The Illinois Supreme Court has ruled a jury was right to hold a Chicago company directly liable for a traffic collision, because the company told one of its drivers to haul an unsafely loaded truck despite the driver’s concerns, finding an employer can be held liable both for the acts of their employees and for their own acts.
The April 21 decision was penned by Justice Mary Jane Theis, with concurrence from Chief Justice Anne Burke and Justices Robert Carter, Rita Garman, P. Scott Neville Jr., David Overstreet and Michael Burke. The ruling favored plaintiff Fletcher McQueen in his action against Pan-Oceanic Engineering Company, of Chicago. The company is a general contractor that focuses on road construction.
According to court documents, on Aug. 17, 2012, an employee of Pan-Oceanic, Lavonta M. Green, picked up a three-ton piece of digging equipment at Patten Industries. Green said Patten workers improperly loaded the equipment onto a trailer. Green claimed he complained, but the Patten workers allegedly refused to reload it safely. Green told his supervisor, Savinder Singh, but Singh allegedly directed Green to go ahead and transport the equipment as is, but to “be safe,” court papers said.

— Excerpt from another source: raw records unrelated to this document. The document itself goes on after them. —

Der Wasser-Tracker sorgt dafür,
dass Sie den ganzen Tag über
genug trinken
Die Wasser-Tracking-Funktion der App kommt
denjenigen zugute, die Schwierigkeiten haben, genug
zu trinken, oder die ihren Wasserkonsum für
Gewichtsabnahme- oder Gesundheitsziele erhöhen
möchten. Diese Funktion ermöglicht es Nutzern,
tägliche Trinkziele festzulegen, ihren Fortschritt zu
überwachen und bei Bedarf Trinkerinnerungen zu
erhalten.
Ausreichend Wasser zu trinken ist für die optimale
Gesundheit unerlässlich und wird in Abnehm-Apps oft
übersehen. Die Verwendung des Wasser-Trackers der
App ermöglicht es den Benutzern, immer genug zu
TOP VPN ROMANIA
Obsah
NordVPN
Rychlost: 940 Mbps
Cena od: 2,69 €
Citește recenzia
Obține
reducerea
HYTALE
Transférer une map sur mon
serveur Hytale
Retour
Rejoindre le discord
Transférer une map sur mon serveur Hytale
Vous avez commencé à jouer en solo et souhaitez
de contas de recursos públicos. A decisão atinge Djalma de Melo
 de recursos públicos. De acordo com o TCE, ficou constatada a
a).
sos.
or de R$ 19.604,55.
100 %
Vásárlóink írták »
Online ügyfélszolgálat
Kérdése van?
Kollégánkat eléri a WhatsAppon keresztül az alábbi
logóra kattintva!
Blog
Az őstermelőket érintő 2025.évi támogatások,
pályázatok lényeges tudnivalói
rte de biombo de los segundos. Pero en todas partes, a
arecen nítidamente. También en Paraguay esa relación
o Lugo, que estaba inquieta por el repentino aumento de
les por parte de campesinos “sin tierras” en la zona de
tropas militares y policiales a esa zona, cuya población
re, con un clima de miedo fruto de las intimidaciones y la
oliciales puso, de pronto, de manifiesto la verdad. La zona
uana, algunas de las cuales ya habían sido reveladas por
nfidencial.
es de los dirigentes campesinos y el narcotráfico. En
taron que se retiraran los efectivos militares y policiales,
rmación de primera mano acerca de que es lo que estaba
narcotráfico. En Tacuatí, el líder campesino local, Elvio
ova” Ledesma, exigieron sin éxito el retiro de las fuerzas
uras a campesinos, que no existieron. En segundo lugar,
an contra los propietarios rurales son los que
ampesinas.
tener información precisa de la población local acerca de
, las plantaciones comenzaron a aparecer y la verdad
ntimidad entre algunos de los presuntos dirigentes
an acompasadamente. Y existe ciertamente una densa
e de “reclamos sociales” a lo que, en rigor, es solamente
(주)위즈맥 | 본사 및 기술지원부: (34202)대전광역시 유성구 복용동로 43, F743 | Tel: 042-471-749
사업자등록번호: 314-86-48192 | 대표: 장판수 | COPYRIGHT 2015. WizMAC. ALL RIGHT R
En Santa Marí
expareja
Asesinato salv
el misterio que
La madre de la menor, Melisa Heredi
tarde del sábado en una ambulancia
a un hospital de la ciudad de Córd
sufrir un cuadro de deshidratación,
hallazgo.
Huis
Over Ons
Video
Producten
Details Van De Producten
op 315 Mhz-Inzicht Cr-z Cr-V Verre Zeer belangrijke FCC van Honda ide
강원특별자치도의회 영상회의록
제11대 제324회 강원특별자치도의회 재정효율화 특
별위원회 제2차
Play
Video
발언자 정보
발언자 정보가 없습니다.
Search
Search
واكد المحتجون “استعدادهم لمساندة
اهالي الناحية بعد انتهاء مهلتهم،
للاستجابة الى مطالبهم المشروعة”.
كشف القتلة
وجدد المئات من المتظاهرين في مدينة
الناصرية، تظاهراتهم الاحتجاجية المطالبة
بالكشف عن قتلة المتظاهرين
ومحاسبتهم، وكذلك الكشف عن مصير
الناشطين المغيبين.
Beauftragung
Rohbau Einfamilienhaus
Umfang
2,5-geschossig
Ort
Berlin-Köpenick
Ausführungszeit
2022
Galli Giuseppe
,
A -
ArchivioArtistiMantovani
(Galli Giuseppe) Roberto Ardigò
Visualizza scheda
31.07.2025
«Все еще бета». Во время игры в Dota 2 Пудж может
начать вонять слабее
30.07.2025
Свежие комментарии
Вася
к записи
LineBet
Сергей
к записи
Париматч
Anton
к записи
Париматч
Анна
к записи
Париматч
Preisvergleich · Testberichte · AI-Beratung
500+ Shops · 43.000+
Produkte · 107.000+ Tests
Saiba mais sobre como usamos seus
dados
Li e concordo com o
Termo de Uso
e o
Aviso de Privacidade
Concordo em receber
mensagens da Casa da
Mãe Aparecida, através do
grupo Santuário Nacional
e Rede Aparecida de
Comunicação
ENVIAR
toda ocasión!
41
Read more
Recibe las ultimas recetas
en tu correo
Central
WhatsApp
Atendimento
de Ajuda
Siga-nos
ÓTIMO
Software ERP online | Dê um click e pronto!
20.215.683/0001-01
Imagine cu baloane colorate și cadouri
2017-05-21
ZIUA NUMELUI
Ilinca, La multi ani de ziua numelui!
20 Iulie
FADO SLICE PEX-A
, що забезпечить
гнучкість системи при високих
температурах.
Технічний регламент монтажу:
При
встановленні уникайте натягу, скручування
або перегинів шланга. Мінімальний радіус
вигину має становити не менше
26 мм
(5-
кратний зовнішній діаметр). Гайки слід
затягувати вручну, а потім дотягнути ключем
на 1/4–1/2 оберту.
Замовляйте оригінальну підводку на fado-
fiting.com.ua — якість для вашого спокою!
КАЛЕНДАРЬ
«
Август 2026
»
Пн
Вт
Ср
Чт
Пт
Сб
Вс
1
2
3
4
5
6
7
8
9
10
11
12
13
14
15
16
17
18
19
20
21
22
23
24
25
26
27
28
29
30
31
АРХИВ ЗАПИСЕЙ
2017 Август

Green purportedly was driving 40 mph when he braked, causing the trailer to swing, because of the allegedly improper loading. The trailer collided with a car driven by McQueen, injuring McQueen, according to court documents.
McQueen sued Pan-Oceanic and Green. The company acknowledged Green was its agent. In 2017, a jury found Pan-Oceanic was liable, but not Green. Pan-Oceanic was ordered to pay $163,227 in compensatory and $1 million in punitive damages to McQueen.
In a 2-1 decision, Illinois First District Appellate Court overturned the verdict, saying the jury was wrong to find the employer negligent, but not the employee. The appellate majority said such wa ruling was inconsistent.
Justice Theis said the issue before the state Supreme Court was whether Pan-Oceanic could be found to have both indirect, or vicarious, liability as Green’s employer, and direct liability for allegedly instructing Green to proceed with the improper load. Theis and her fellow Supreme Court justices said they could.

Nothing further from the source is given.